Do topical creams for arthritis work?

Osteoarthritis affects millions of adults in the United States alone. It can cause pain and limit your ability to work, play sports or exercise the way you want. Orthopedic surgeons use many different treatments for osteoarthritis, including oral medications, injections, braces, and surgery. ThisMan with thumb pain article discusses another type of treatment – topical anti-inflammatory medications.

What are topical anti-inflammatory medications (NSAIDs)?

Most anti-inflammatory medications, such as ibuprofen or naproxen, are given orally, meaning patients take them by mouth. There are topical forms of some of these medications. These are pain-relieving creams and gels used mainly to decrease pain from osteoarthritis. They contain NSAIDs, such as ibuprofen or diclofenac, that can be rubbed through the skin into a joint. Some forms require a prescription from a physician.

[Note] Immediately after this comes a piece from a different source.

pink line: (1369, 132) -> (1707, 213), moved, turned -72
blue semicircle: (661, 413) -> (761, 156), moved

Are topical anti-inflammatory medications effective?

Some studies show a benefit for some patients with osteoarthritis pain of the knees, ankles, hands, wrists, and elbows, while others show less benefit. It is difficult to determine if they are more effective than oral medications.

What are the benefits of these medications?

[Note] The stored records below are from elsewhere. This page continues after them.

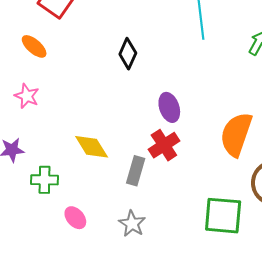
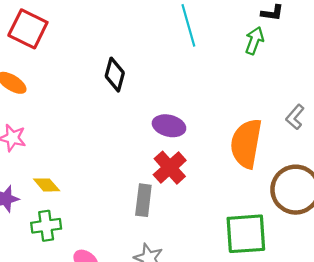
purple ellipse: (169, 107) -> (169, 126), turned -48
yellow diamond: (92, 147) -> (47, 185), moved, size x0.7

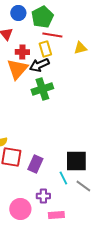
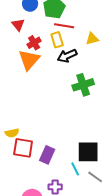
red cross: (22, 52) -> (34, 43), turned -32
black arrow: (39, 65) -> (67, 56), moved
green cross: (42, 89) -> (83, 85), moved

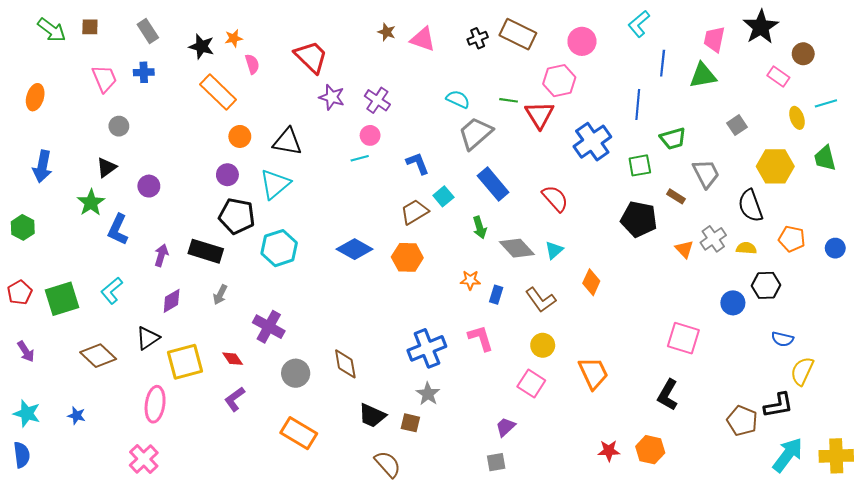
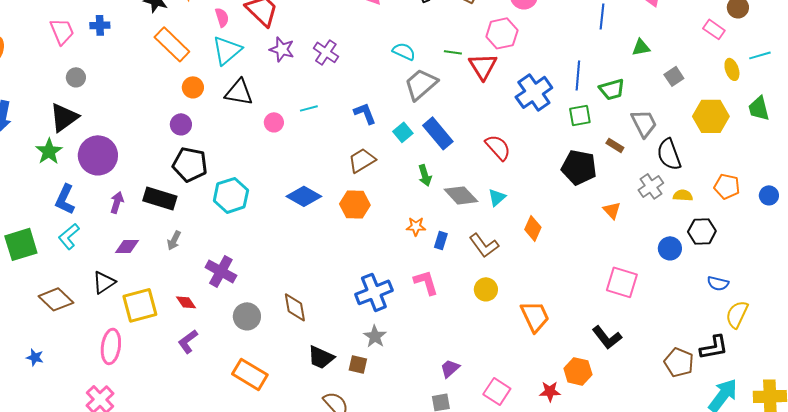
pink semicircle: (252, 64) -> (222, 17), moved
green triangle: (703, 75) -> (641, 47), moved, size x0.7
blue line: (638, 104) -> (578, 75), moved
pink circle: (370, 135) -> (274, 122), moved
black triangle: (106, 167) -> (64, 117), size x1.5
cyan triangle: (275, 184) -> (227, 50), moved
purple circle: (149, 186) -> (98, 155), moved, size x1.8
cyan square: (443, 196) -> (403, 132), moved
black semicircle: (750, 206) -> (669, 154), moved
blue L-shape: (118, 229) -> (65, 199), moved
orange triangle: (684, 249) -> (612, 210), moved
purple diamond: (172, 301) -> (127, 246), turned 30
pink square: (531, 384) -> (497, 391), moved
black L-shape: (668, 395) -> (607, 337), turned -68
orange hexagon: (650, 450) -> (578, 371), moved

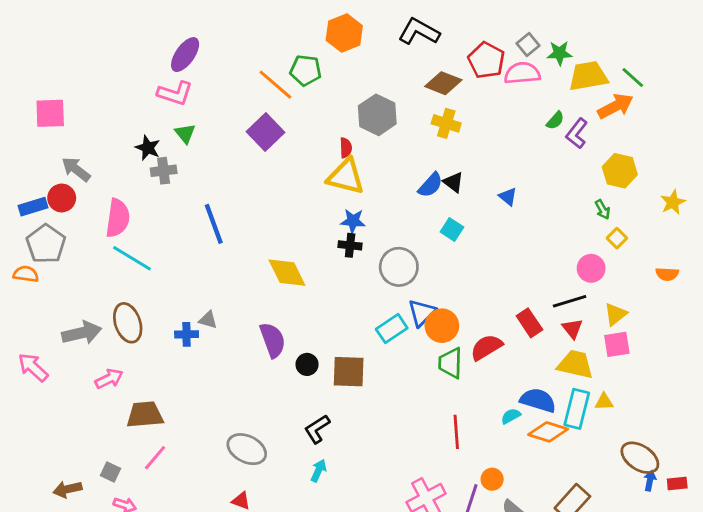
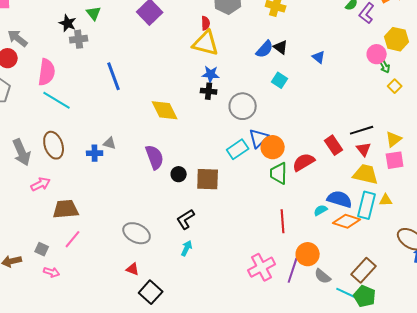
pink circle: (591, 268) -> (377, 54), moved
gray arrow: (82, 333) -> (22, 152), turned 80
orange circle: (492, 479) -> (308, 254), size x1.5

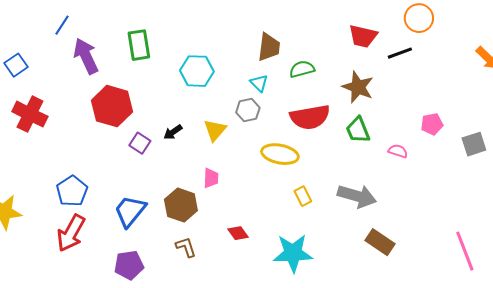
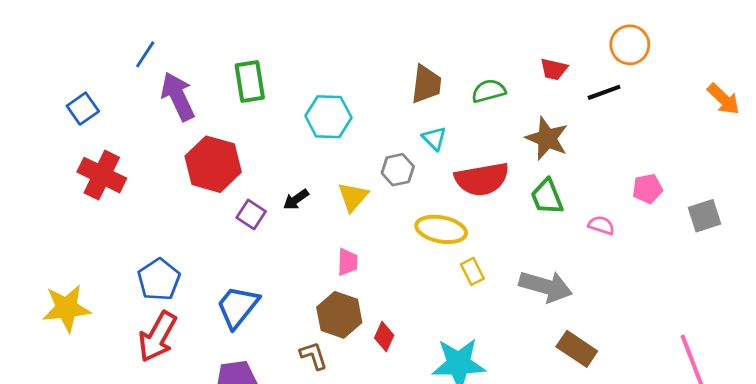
red trapezoid: (363, 36) -> (554, 69), size x0.7
green semicircle: (302, 69) -> (489, 91), moved
cyan triangle: (259, 83) -> (434, 138), moved
yellow rectangle: (303, 196) -> (472, 271), moved
brown hexagon: (181, 205) -> (339, 315), moved
red diamond: (238, 233) -> (384, 337), turned 60

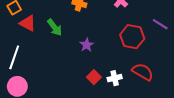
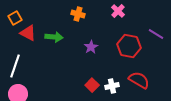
green arrow: (55, 27) -> (54, 37), turned -48
purple star: (87, 45) -> (91, 47), moved

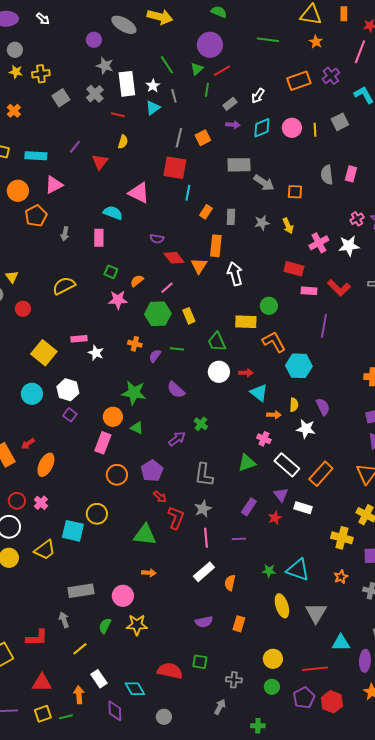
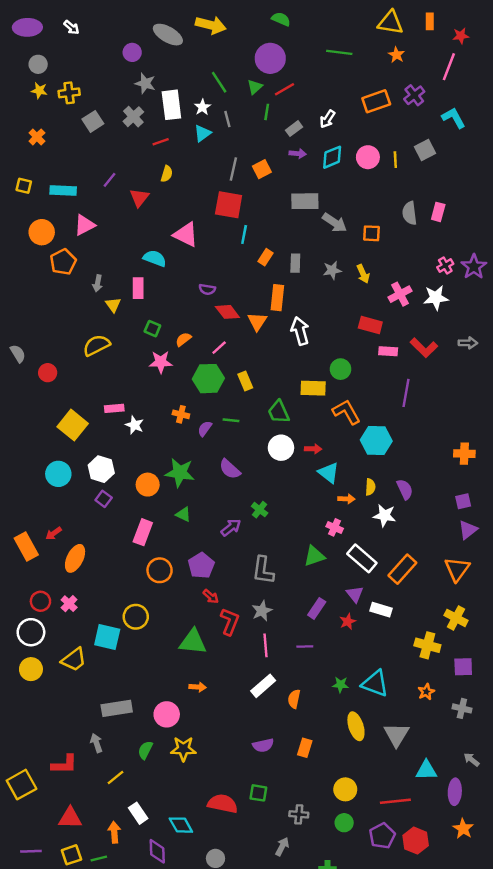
red line: (118, 115) -> (161, 142), turned -32
yellow triangle: (12, 277) -> (113, 305), moved
orange circle: (113, 417) -> (148, 485), moved

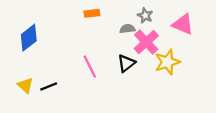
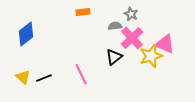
pink triangle: (183, 24) -> (165, 44), moved
pink line: (90, 66) -> (81, 74), moved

Oral NSAIDs present the risk of gastrointestinal side effects, like heartburn or even ulcers. They have more serious risks as well despite the fact that they are sold over the counter. Topical medications are absorbed through the skin, so much less enters the patient’s bloodstream.

Do these medications have risks?

While less of the anti-inflammatory medication is absorbed into the bloodstream, these medications can still theoretically have similar side effects as oral NSAIDs, such as stomach ulcers, gastrointestinal bleeding, heart attacks and strokes. They are thought to rarely cause liver problems as well. People with severe allergies to oral NSAIDs should not apply topical forms.

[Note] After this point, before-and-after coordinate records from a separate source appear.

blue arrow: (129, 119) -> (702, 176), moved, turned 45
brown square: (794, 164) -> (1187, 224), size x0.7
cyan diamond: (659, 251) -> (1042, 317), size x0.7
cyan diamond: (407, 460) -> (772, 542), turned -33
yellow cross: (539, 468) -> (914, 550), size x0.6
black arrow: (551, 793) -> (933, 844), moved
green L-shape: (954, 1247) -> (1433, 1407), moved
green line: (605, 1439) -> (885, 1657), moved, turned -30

As with all of the articles on my website, I am not offering specific medical advice in this article. If you have osteoarthritis, consider discussing the problem with your doctor or an orthopedic surgeon. The doctor or surgeon can discuss all of the treatment options, including topical anti-inflammatory medications.

Have you tried these topical creams and gels for knee pain or arthritis? Did they help you? Please share your experience below!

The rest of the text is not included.